* INPUT RECORDS:

+++

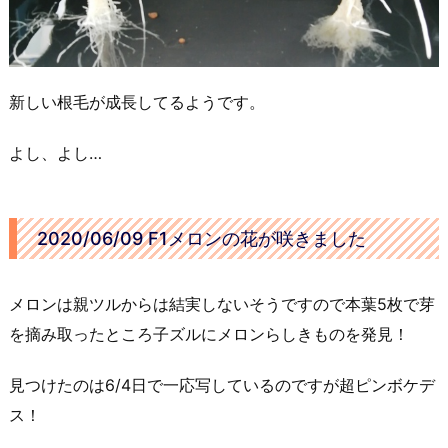
新しい根毛が成長してるようです。
よし、よし…
2020/06/09 F1メロンの花が咲きました
メロンは親ツルからは結実しないそうですので本葉5枚で芽
を摘み取ったところ子ズルにメロンらしきものを発見！
見つけたのは6/4日で一応写しているのですが超ピンボケデ
ス！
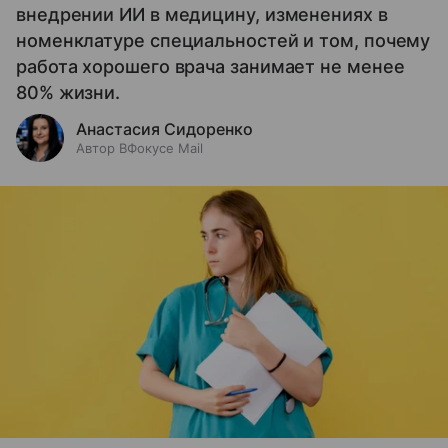
внедрении ИИ в медицину, изменениях в
номенклатуре специальностей и том, почему
работа хорошего врача занимает не менее
80% жизни.
Анастасия Сидоренко
Автор ВФокусе Mail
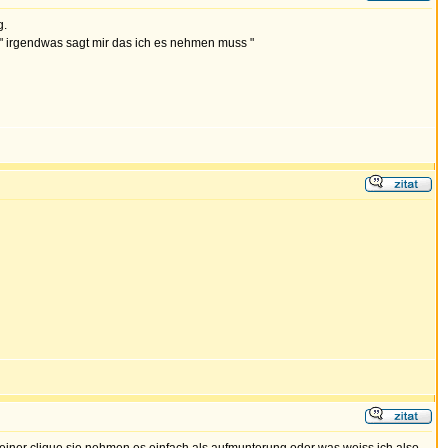
g.
 " irgendwas sagt mir das ich es nehmen muss "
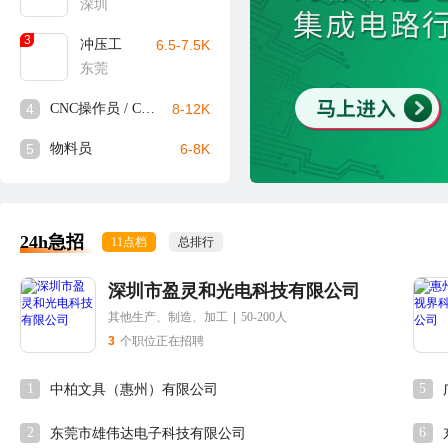
深圳
3
冲压工
6.5-7.5K
东莞
4
CNC操作员 / CNC师傅
8-12K
5
物料员
6-8K
24h急招
11点档
总排行
深圳市盈灵和光电科技有限公司
其他生产、制造、加工
|
50-200人
3
个职位正在招聘
1
5
中柏文具（惠州）有限公司
2
6
东莞市雄伟达电子科技有限公司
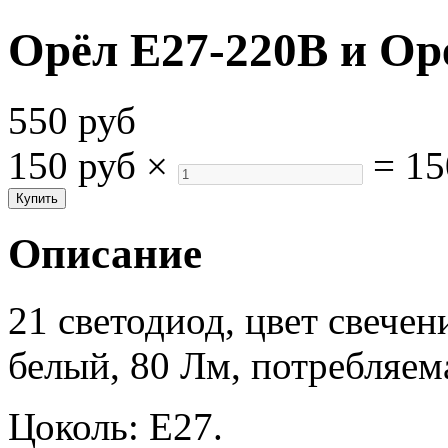
Орёл Е27-220В и Ор
550 руб
150 руб
×
=
15
Описание
21 светодиод, цвет свечен
белый, 80 Лм, потребляем
Цоколь: Е27.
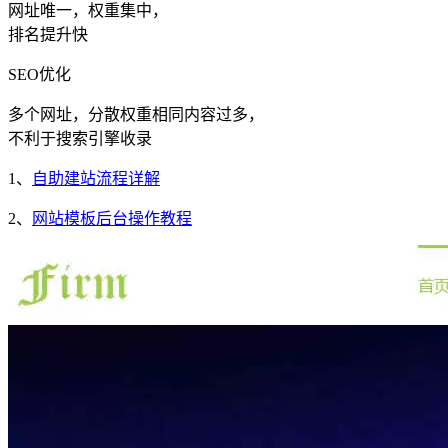
网址唯一，权重集中，
排名提升快
SEO优化
多个网址，分散权重相同内容过多，
不利于搜索引擎收录
1、
自助建站流程详解
2、
网站模板后台操作教程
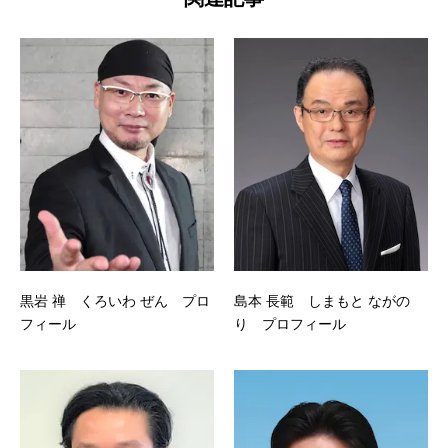
黒岩 禅 くろいわ ぜん プロ
島本 長範 しまもと ながの
フィール
り プロフィール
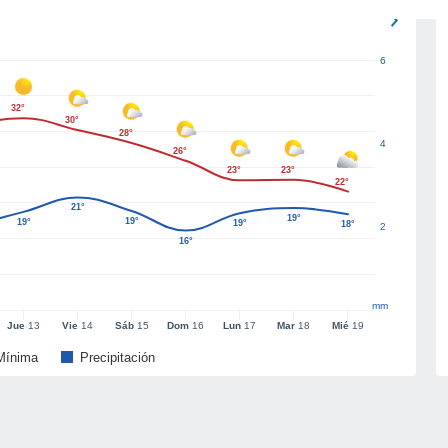
6
32°
30°
28°
4
26°
23°
23°
22°
21°
19°
19°
19°
19°
18°
2
16°
mm
Jue
13
Vie
14
Sáb
15
Dom
16
Lun
17
Mar
18
Mié
19
Mínima
Precipitación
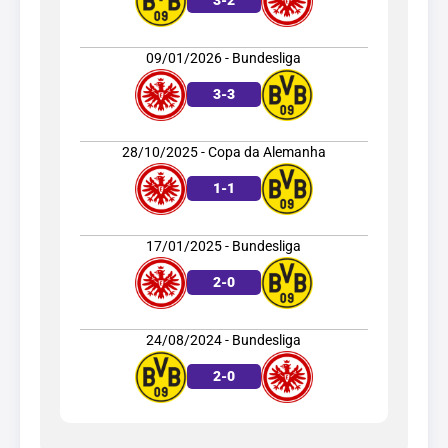
3
-
2
09/01/2026 - Bundesliga
3
-
3
28/10/2025 - Copa da Alemanha
1
-
1
17/01/2025 - Bundesliga
2
-
0
24/08/2024 - Bundesliga
2
-
0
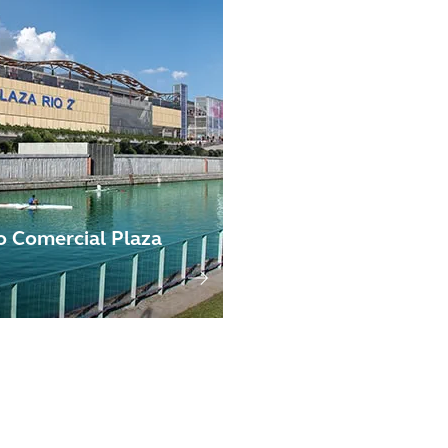
o Comercial Plaza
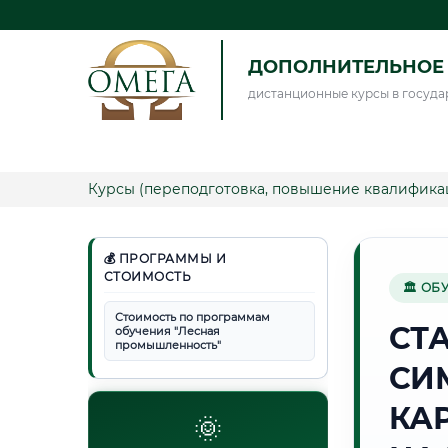
ДОПОЛНИТЕЛЬНОЕ 
дистанционные курсы в госуда
Курсы (переподготовка, повышение квалифика
💰 ПРОГРАММЫ И
СТОИМОСТЬ
🏛 ОБ
Стоимость по программам
СТ
обучения "Лесная
промышленность"
СИ
КА
🌞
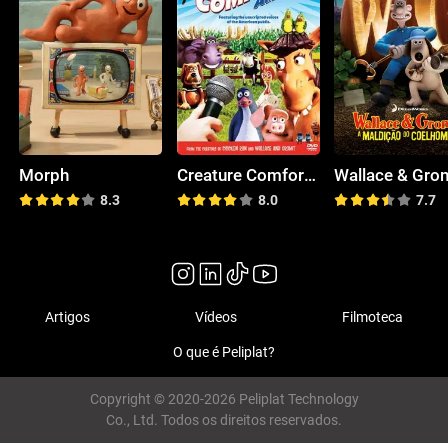
Morph
Creature Comforts America
8.3
8.0
7.7
Artigos
Vídeos
Filmoteca
O que é Peliplat?
Copyright © 2020-2026 Peliplat Technology
Co., Ltd. Todos os direitos reservados.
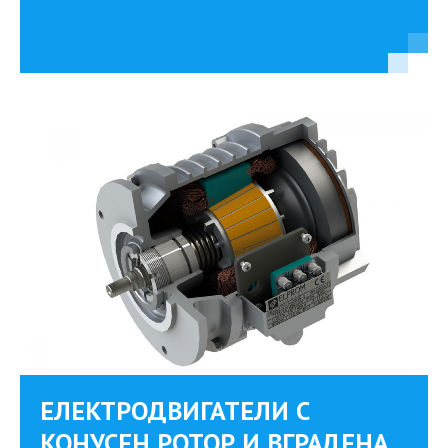
EЛЕКТРОДВИГАТЕЛИ С
КОНУСЕН РОТОР И ВГРАДЕНА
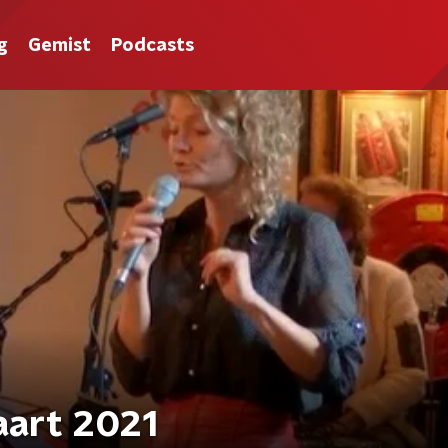
g
Gemist
Podcasts
aart 2021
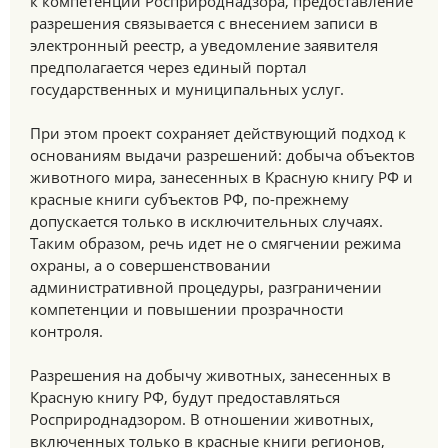
к компетенции Росприроднадзора, предоставление
разрешения связывается с внесением записи в
электронный реестр, а уведомление заявителя
предполагается через единый портал
государственных и муниципальных услуг.
При этом проект сохраняет действующий подход к
основаниям выдачи разрешений: добыча объектов
животного мира, занесенных в Красную книгу РФ и
красные книги субъектов РФ, по-прежнему
допускается только в исключительных случаях.
Таким образом, речь идет не о смягчении режима
охраны, а о совершенствовании
административной процедуры, разграничении
компетенции и повышении прозрачности
контроля.
Разрешения на добычу животных, занесенных в
Красную книгу РФ, будут предоставляться
Росприроднадзором. В отношении животных,
включенных только в красные книги регионов,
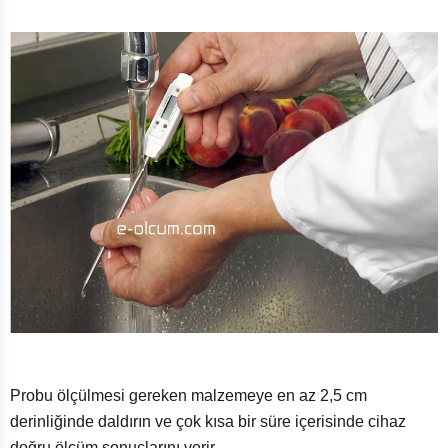
Probu ölçülmesi gereken malzemeye en az 2,5 cm
derinliğinde daldırın ve çok kısa bir süre içerisinde cihaz
doğru ölçüm sonuçlarını verir.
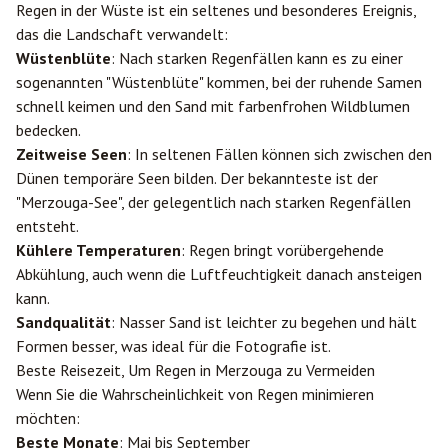
Regen in der Wüste ist ein seltenes und besonderes Ereignis,
das die Landschaft verwandelt:
Wüstenblüte
: Nach starken Regenfällen kann es zu einer
sogenannten "Wüstenblüte" kommen, bei der ruhende Samen
schnell keimen und den Sand mit farbenfrohen Wildblumen
bedecken.
Zeitweise Seen
: In seltenen Fällen können sich zwischen den
Dünen temporäre Seen bilden. Der bekannteste ist der
"Merzouga-See", der gelegentlich nach starken Regenfällen
entsteht.
Kühlere Temperaturen
: Regen bringt vorübergehende
Abkühlung, auch wenn die Luftfeuchtigkeit danach ansteigen
kann.
Sandqualität
: Nasser Sand ist leichter zu begehen und hält
Formen besser, was ideal für die Fotografie ist.
Beste Reisezeit, Um Regen in Merzouga zu Vermeiden
Wenn Sie die Wahrscheinlichkeit von Regen minimieren
möchten:
Beste Monate
: Mai bis September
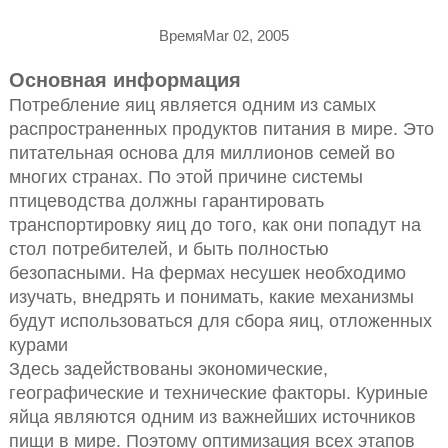
ВремяMar 02, 2005
Основная информация
Потребление яиц является одним из самых
распространенных продуктов питания в мире. Это
питательная основа для миллионов семей во
многих странах. По этой причине системы
птицеводства должны гарантировать
транспортировку яиц до того, как они попадут на
стол потребителей, и быть полностью
безопасными. На фермах несушек необходимо
изучать, внедрять и понимать, какие механизмы
будут использоваться для сбора яиц, отложенных
курами
Здесь задействованы экономические,
географические и технические факторы. Куриные
яйца являются одним из важнейших источников
пищи в мире. Поэтому оптимизация всех этапов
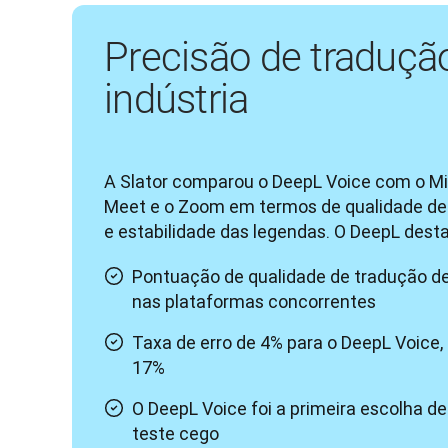
Precisão de tradução
indústria
A Slator comparou o DeepL Voice com o Mi
Meet e o Zoom em termos de qualidade de t
e estabilidade das legendas. O DeepL dest
Pontuação de qualidade de tradução de
nas plataformas concorrentes
Taxa de erro de 4% para o DeepL Voice
17%
O DeepL Voice foi a primeira escolha d
teste cego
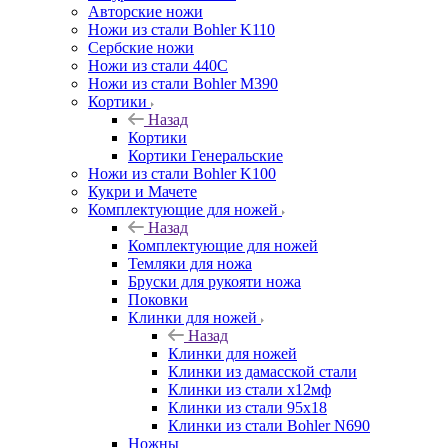
Авторские ножи
Ножи из стали Bohler K110
Сербские ножи
Ножи из стали 440С
Ножи из стали Bohler M390
Кортики
Назад
Кортики
Кортики Генеральские
Ножи из стали Bohler K100
Кукри и Мачете
Комплектующие для ножей
Назад
Комплектующие для ножей
Темляки для ножа
Бруски для рукояти ножа
Поковки
Клинки для ножей
Назад
Клинки для ножей
Клинки из дамасской стали
Клинки из стали х12мф
Клинки из стали 95х18
Клинки из стали Bohler N690
Ножны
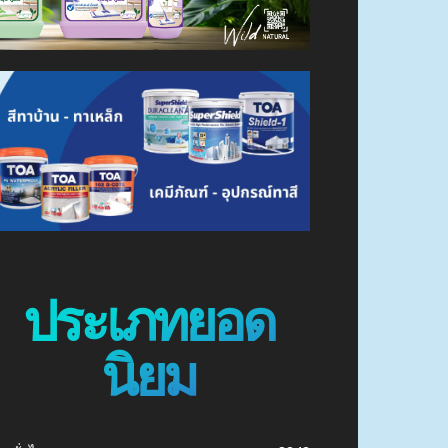
ประเภทยอด
นิยม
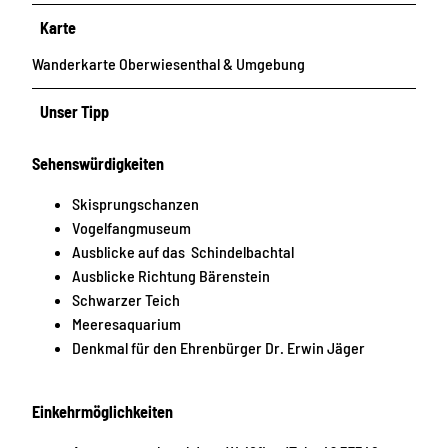
Karte
Wanderkarte Oberwiesenthal & Umgebung
Unser Tipp
Sehenswürdigkeiten
Skisprungschanzen
Vogelfangmuseum
Ausblicke auf das Schindelbachtal
Ausblicke Richtung Bärenstein
Schwarzer Teich
Meeresaquarium
Denkmal für den Ehrenbürger Dr. Erwin Jäger
Einkehrmöglichkeiten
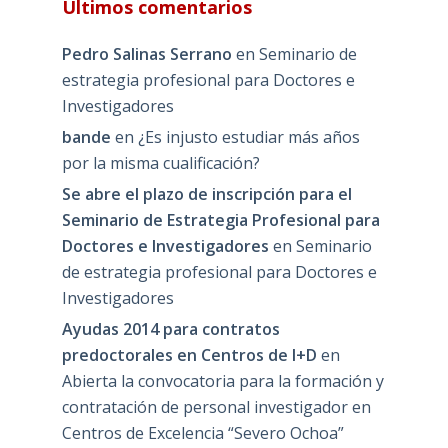
Últimos comentarios
Pedro Salinas Serrano
en
Seminario de
estrategia profesional para Doctores e
Investigadores
bande
en
¿Es injusto estudiar más años
por la misma cualificación?
Se abre el plazo de inscripción para el
Seminario de Estrategia Profesional para
Doctores e Investigadores
en
Seminario
de estrategia profesional para Doctores e
Investigadores
Ayudas 2014 para contratos
predoctorales en Centros de I+D
en
Abierta la convocatoria para la formación y
contratación de personal investigador en
Centros de Excelencia “Severo Ochoa”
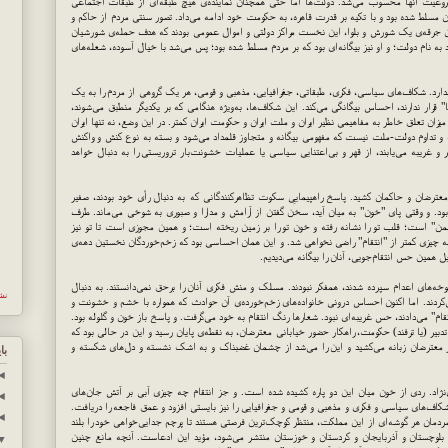
شروعیت آنها محسوب می‌شد. دولت‌ها اما حتی همچنان نماینده‌ی هیچ طبقه‌ای از طبقات اجتماعی
نان مسلط شده بود و با تکیه بر قدرت قاهره، به حکومت خود ادامه می‌داد. تصور سنتی مردم از حاکم و
لین جرقه‌ی یک شورش و بلوا، این نخست مراکز دولتی و اموال عمومی بودند که هدف حمله‌ی شورشیان
د به نام دولت؛ و او نیز بیگانه‌ای بود که بر مردم مسلط شده بود؛ پس می‌شد با خیال آسوده، شعله‌های
ندارد. شکاف‌های سیاسی، فکری، طبقاتی، جغرافیایی، مذهبی و قومی، هر یک گروهی از مردم را به یک
" قرار ندارند، احساس بیگانگی می‌کند. این شکاف‌ها، به‌ویژه هنگامی که بر یکدیگر منطبق می‌شوند،
 میزان تعلق خاطر به مفاهیمی نظیر ایران و ملت ایران و حکومت ایران کمتر. در این وضع، نه تنها ایران
ت و تداوم دولت-ملت نیست که مفهومی بیگانه و متجاوز قلمداد می‌شود و بسته به نوع کنش و واکنش
 غریبه می‌یابند، از قهر و بی‌اعتنایی سیاسی یا عملیات خشونت‌بار تروریستی را به دنبال خواهد
ردی از خون، میان معترضان و حاکمان کشید. پاسخ راهپیماییِ سکوت تظاهرکنندگانی که به دنبال رأی خود بودند، صفیر
 بود. و وقتی پای "خون" به میان آید، سخن گفتن از آرامش و مدارا و صبوری به شوخی می‌ماند. طرف
شمن" است؛ قلب تو را نشانه رفته و خون تو را بر زمین ریخته است؛ و همین مجوزی است تا تو نیز
 به چیزی کمتر از "انتقام" راضی نخواهی شد. و این همان احساسی بود که زخم‌خوردگان نخستین دهه‌ی
ل همین حس انتقام‌جویی، آنان را بیگانه می‌دیدیم.
خه‌های اعدام سپرده شدند، همفکر نبودند. مسلک و منش فکری آنان را برحق نمی‌دانستند. به دنبال
نش
ی‌کردند. اما اکنون احساس درونی خانواده‌های زخم‌خورده‌ی آن حوادث که همواره با خشم و خشونت و
م" می‌دادند، حس غریبه‌ای نبود. شعارها رنگ انتقام به خود می‌گرفت. و پاسخ باز خون و گلوله بود.
 تدبیر (یا ترفند) حکومت، راهکار حضور خیابانی معترضان، به نقطه‌ی پایان رسید و این در حالی بود که
ز معترضان زبانه می‌کشید و این را می‌شد از چشمان غضبناک و به اشک نشسته و دل‌های شکسته و
با
◄
اد. ردی از خون میان این دو پاره کشیده شده است. و جز انتقام چه چیزی آبی بر آتش جان‌های
◄
کاف‌های سیاسی و فکری و مذهبی و قومی و جغرافیایی را نیز بایستی افزود و عمق فاجعه را دریافت.
◄
دمان هر گوشه‌ای از این مملکت، منتظر کوچک‌ترین فرصتی هستند تا پرچم جدایی‌خواهی خود را بلند
ه در بلوچستان و آذربایجان و کردستان و خوزستان منتشر می‌شود، مؤید این ادعاست. آنچه مانع چنین
▼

+++

* AIM OF THE EXERCISE: Extract the lines above from the one containing "اد. ردی از خون" to the last line, both included, exactly as written.

* TASK OUTPUT:
اد. ردی از خون میان این دو پاره کشیده شده است. و جز انتقام چه چیزی آبی بر آتش جان‌های
◄
کاف‌های سیاسی و فکری و مذهبی و قومی و جغرافیایی را نیز بایستی افزود و عمق فاجعه را دریافت.
◄
دمان هر گوشه‌ای از این مملکت، منتظر کوچک‌ترین فرصتی هستند تا پرچم جدایی‌خواهی خود را بلند
ه در بلوچستان و آذربایجان و کردستان و خوزستان منتشر می‌شود، مؤید این ادعاست. آنچه مانع چنین
▼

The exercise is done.